How Argonne National Lab Will Make Electric Cars Cheaper 143
ashshy writes Argonne National Lab is leading the charge on next-generation battery research. In an interview with The Motley Fool, Argonne spokesman Jeff Chamberlain explains how new lithium ion chemistries will drive down the cost of electric cars over the next few years. "The advent of lithium ion has truly enabled transportation uses," Chamberlain said. "Because if you remember your freshman chemistry, you think of the periodic table -- lithium is in the upper left-hand corner of the periodic table. Only hydrogen and helium are lighter on an atomic basis."
Re:Fire (Score:5, Informative)
So does Sodium. But do you notice how table salt doesn't burn in water?
There's no lithium metal in lithium /ion/ cells. The whole lithium catching on fire thing is to do with them having a rather volatile solvent as part of the electrolyte (something similar to ether).
Re:where are we headed 5, 10, 15 yrs from now? (Score:3, Informative)
Lithium-ion chemistry will go on for another 5 to 10 years according to Tesla, CTO. Elon Musk when asked if they could get a costs down to $100 a KwH within 10 years, he responded that he would be very disappointed if Tesla didn't. At $100 a KwH electric cars cost the same as gasoline powered cars. Tesla's current kWh cost is less than $300 currently according to the economist. My very wild guess would be in 10 years batteries will cost $50 a killowatt.
Re:Economic risk (Score:5, Informative)
Some new game changing battery/supercapacitor breakthrough might be just around the corner.
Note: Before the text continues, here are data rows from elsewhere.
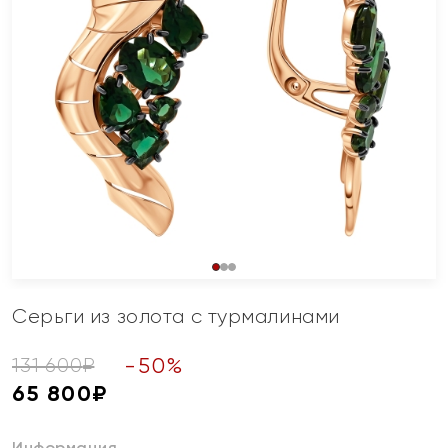
Серьги из золота с турмалинами
-
50
%
131 600
₽
65 800
₽
Информация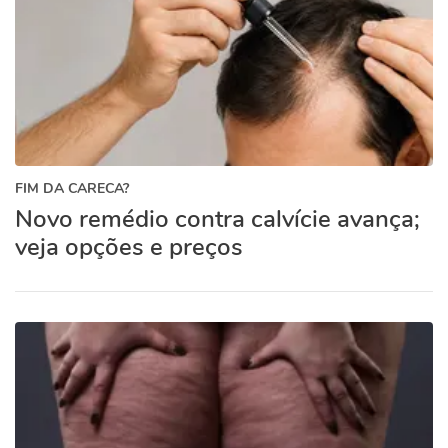
FIM DA CARECA?
Novo remédio contra calvície avança;
veja opções e preços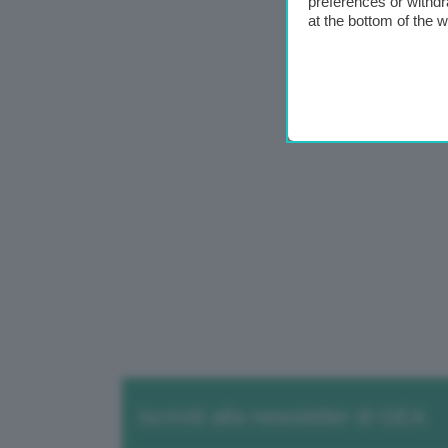
preferences or withdr
at the bottom of the 
Iscriviti alla newsletter di GEA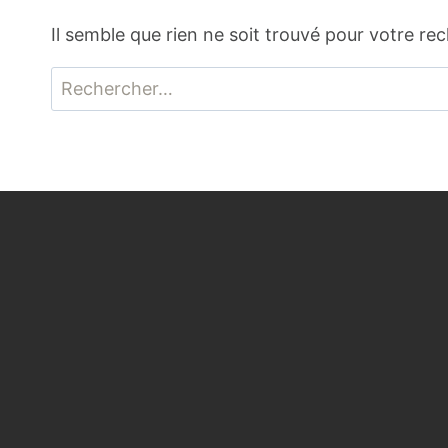
Il semble que rien ne soit trouvé pour votre re
Rechercher :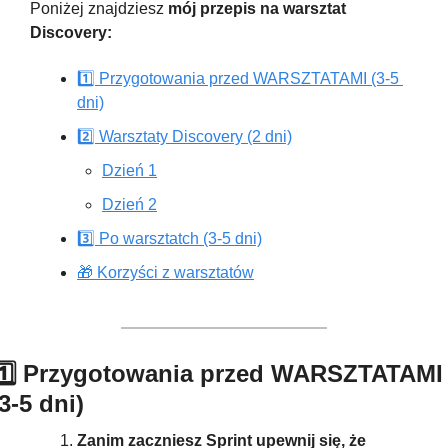
Poniżej znajdziesz
 mój przepis na warsztat 
Discovery:
1️⃣ Przygotowania przed WARSZTATAMI (3-5 
dni)
2️⃣ Warsztaty Discovery (2 dni)
Dzień 1
Dzień 2
3️⃣ Po warsztatch (3-5 dni)
🎁 Korzyści z warsztatów
1️⃣ Przygotowania przed WARSZTATAMI 
(3-5 dni)
Zanim zaczniesz Sprint upewnij się, że 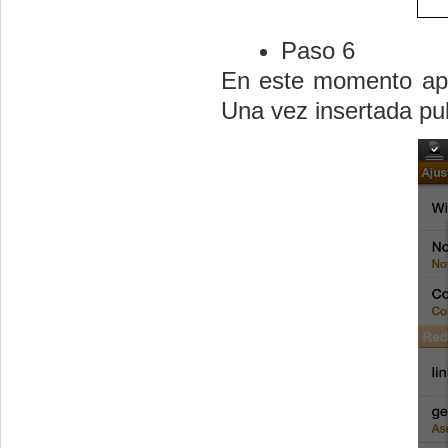
Paso 6
En este momento apar
Una vez insertada pu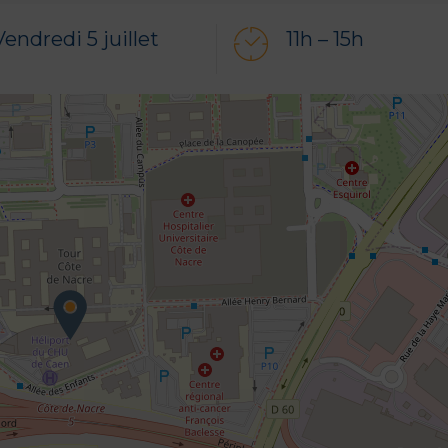
Vendredi 5 juillet
11h – 15h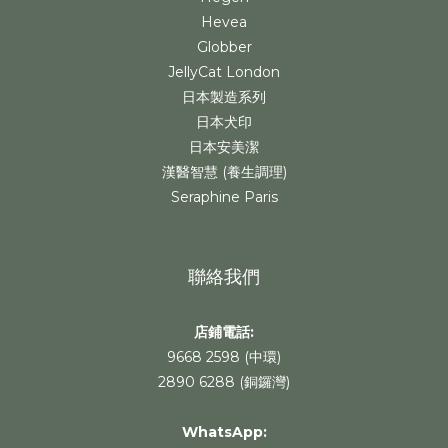
Hevea
Globber
JellyCat London
日本製造系列
日本犬印
日本安美潔
漢醫智慧 (養生調理)
Seraphine Paris
聯絡我們
店鋪電話:
9668 2598 (中環)
2890 6288 (銅鑼灣)
WhatsApp
: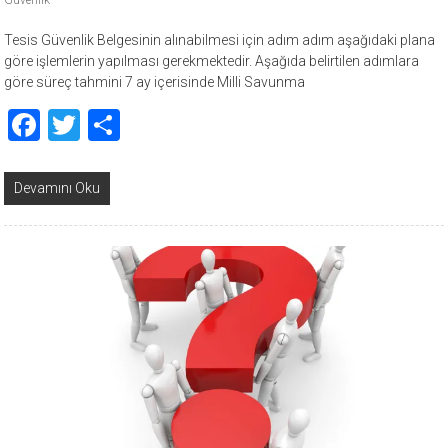
Güvenlik
Tesis Güvenlik Belgesinin alınabilmesi için adım adım aşağıdaki plana
göre işlemlerin yapılması gerekmektedir. Aşağıda belirtilen adımlara
göre süreç tahmini 7 ay içerisinde Milli Savunma
Facebook
Twitter
Share
Devamını Oku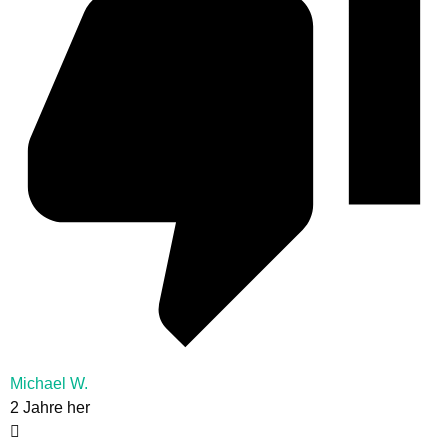
Michael W.
2 Jahre her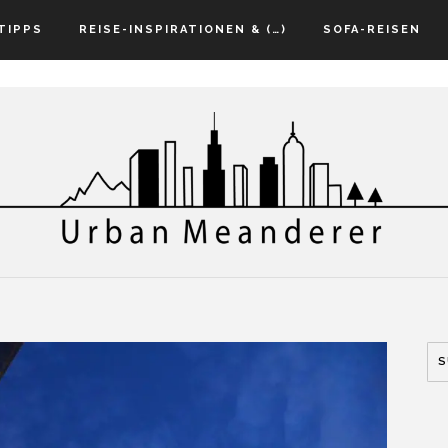
TIPPS
REISE-INSPIRATIONEN & (…)
SOFA-REISEN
If so, all that investment in the battery megafactory could get wiped out. Ditto with investing in lithium mining.
It's not much of a risk. Every single battery chemistry has been played with, at one time or another. And by that I mean rigorously and exhaustively scientifically investigated. In consequence, not only has everything been tried, but we now know what works and why it works. That's why it's science, and not merely engineering.
Lithium will always remain a preferential element because it's the element that is the strongest reducing agent in the periodic table, short of hydrogen, which is too hard to hold on to. The stronger the reducing agent, the higher the voltage a cell can develop and the better a battery can be. At the other end, you want a strong oxidizing agent. Fluorine would be ideal, if it wasn't such a viciously strong oxidizing agent that it eats your whole battery, not just the electrons you want it to. Presumably this situation is what the spokesdroid was referring to, without explaining what the hell he was talking about.
Lithium is the cathode of choice since it's a metal that can be conveniently nailed down while still possessing a very good electrode potential. As an ion, it's nicely compact, being the lightest of metals, so it migrates through a battery most conveniently. What to pair it with is a little more complicated, and the subject of much research. This is where manganese, cobalt, and carbon come in. Various combinations of those elements and their immediate neighbors on the periodic table are used to make anodes. Some work better than others. Some may work better yet depending on how they're assembled.
Rest assured, whatever develops in terms of battery assembly, lithium will remain the cathode, and much of the macroscopic assembly will be the same or close enough to the same that the gigafactory will always be busy. The assembly and packaging to be done is fairly common, regardless of chemistry.
Re:Fire (Score:4, Informative)
RTFA
It mentions they are trying to replace the lithium ion anode with "pure lithium" - i.e. lithium metal.